Recalling the moment when he learned that the Berlin Wall had been breached in November 1989, Gorbachev noted that while the first information he received “did not give a complete idea of what was happening, it was obvious that something very interesting was going on, and that it would have very serious consequences.”
“But it was not unexpected,” he added.
According to Gorbachev, he and the rest of the Politburo had come to a unanimous decision at the time that there could be no question of the 300,000+ Soviet troops stationed in Germany from intervening in the process in any way, and these troops were ordered to remain in their barracks.
Moscow’s central goal was to make sure “that these events evolve peacefully and, at the same time, to ensure that the interests of our country and European security are taken into account,” Gorbachev said.
Revolutions of 1989
Between June and December 1989, every single one of the USSR’s erstwhile allies in Eastern Europe, including Poland, Hungary, Czechoslovakia, Bulgaria and Romania, as well as East Germany, experienced political revolutions which led to the ouster of their hardline communist leaders and the their replacement, in most cases, with reformers seeking to orient their countries toward Western Europe and the United States. This process was completed in October 1990, when East Germany reunified with the Federal Republic of Germany.
In the years leading up to these revolutions, Gorbachev actively encouraged the USSR’s allies to begin perestroika-style political and economic reforms, with most of the Eastern Bloc’s leaders cautiously refusing Moscow’s lead. In some cases, including Hungary and Bulgaria, Gorbachev supported the elevation of liberal reformers to positions of leadership, while in others, he supported revolutions against them directly, as in the case of Romania.
Following the success of the anti-communist revolutions, the countries of Eastern Europe moved to leave the Moscow-led Comecon economic bloc and the Warsaw Pact security alliance, with both organisations dissolved in mid-1991, less than half a year before the USSR itself collapsed.
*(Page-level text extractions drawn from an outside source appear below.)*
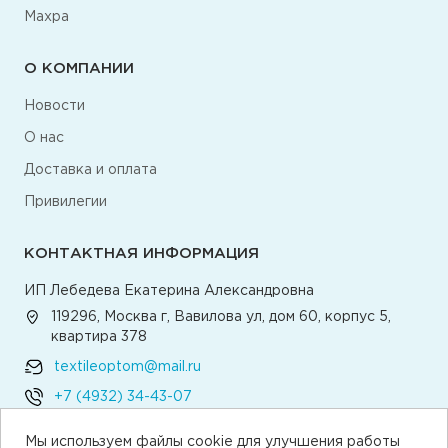
Махра
О КОМПАНИИ
Новости
О нас
Доставка и оплата
Привилегии
КОНТАКТНАЯ ИНФОРМАЦИЯ
ИП Лебедева Екатерина Александровна
119296, Москва г, Вавилова ул, дом 60, корпус 5,
квартира 378
textileoptom@mail.ru
+7 (4932) 34-43-07
Мы используем файлы cookie для улучшения работы
Написать директору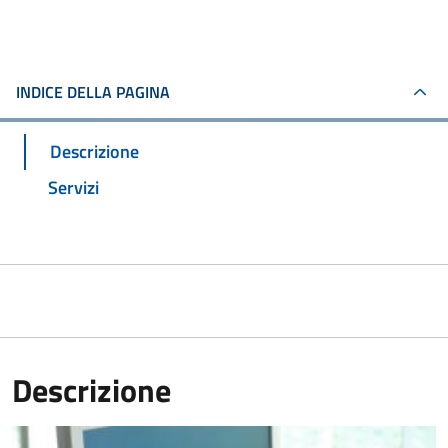
INDICE DELLA PAGINA
Descrizione
Servizi
Descrizione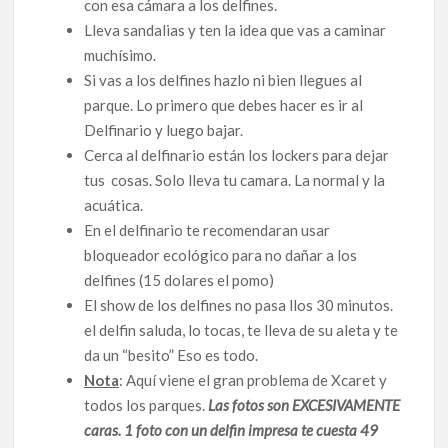
con esa cámara a los delfines.
Lleva sandalias y ten la idea que vas a caminar
muchísimo.
Si vas a los delfines hazlo ni bien llegues al
parque. Lo primero que debes hacer es ir al
Delfinario y luego bajar.
Cerca al delfinario están los lockers para dejar
tus cosas. Solo lleva tu camara. La normal y la
acuática.
En el delfinario te recomendaran usar
bloqueador ecológico para no dañar a los
delfines (15 dolares el pomo)
El show de los delfines no pasa llos 30 minutos.
el delfin saluda, lo tocas, te lleva de su aleta y te
da un “besito” Eso es todo.
Nota
: Aquí viene el gran problema de Xcaret y
todos los parques.
Las fotos son EXCESIVAMENTE
caras. 1 foto con un delfin impresa te cuesta 49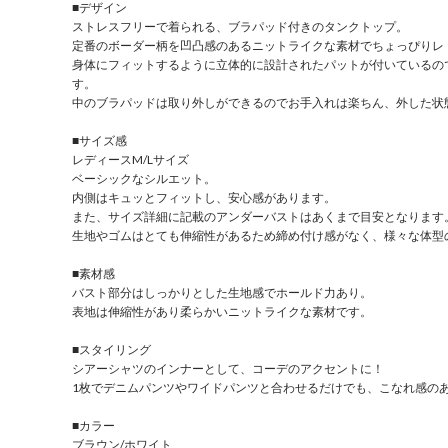
■デザイン
ストレスフリーで着られる、ブラパッド付きのタンクトップ。
定番のボーダー柄を凹凸感のあるニットライクな素材でちょっぴりレ
身体にフィットするように立体的に設計されたパットが付いているの
す。
中のブラパッドは取り外しができるのでお手入れは楽ちん、外した状
■サイズ感
レディースM/Lサイズ
ベーシックなシルエット。
内側はキュッとフィットし、安心感があります。
また、サイズ詳細に記載のアンダーバストはあくまで目安となります
生地やゴムはとても伸縮性があるため締め付け感がなく、様々な体型
■素材感
バスト部分はしっかりとした生地感でホールド力あり。
表地は伸縮性があり柔らかいニットライクな素材です。
■スタイリング
シアーシャツのインナーとして、コーデのアクセントに！
1枚でデニムパンツやワイドパンツと合わせるだけでも、こなれ感の
■カラー
ブラウン/ホワイト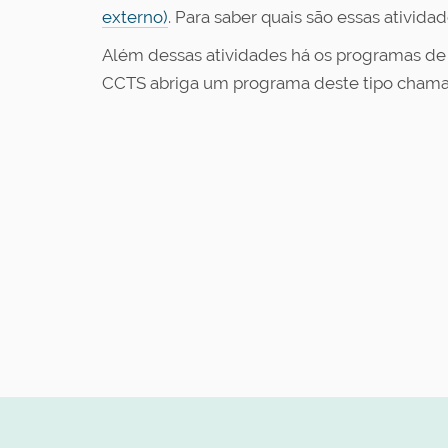
externo)
. Para saber quais são essas ativi
Além dessas atividades há os programas de 
CCTS abriga um programa deste tipo cham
While praised abroad for his efforts to end the Cold War and the dangerous arms race, at home Gorbachev has been criticised for a variety of reasons, including his failure to receive a written guarantee from NATO not to expand east of Germany following the country’s unification in 1990. Despite the end of the Cold War and the disappearance of the ‘Soviet threat’, the United States did not withdraw from its bases in Western Europe. Furthermore, between 1999 and 2004, every single member of the former Warsaw Pact, as well as the former Baltic republics of the USSR itself and several republics of the former Yugoslavia, joined NATO, to Moscow’s concern.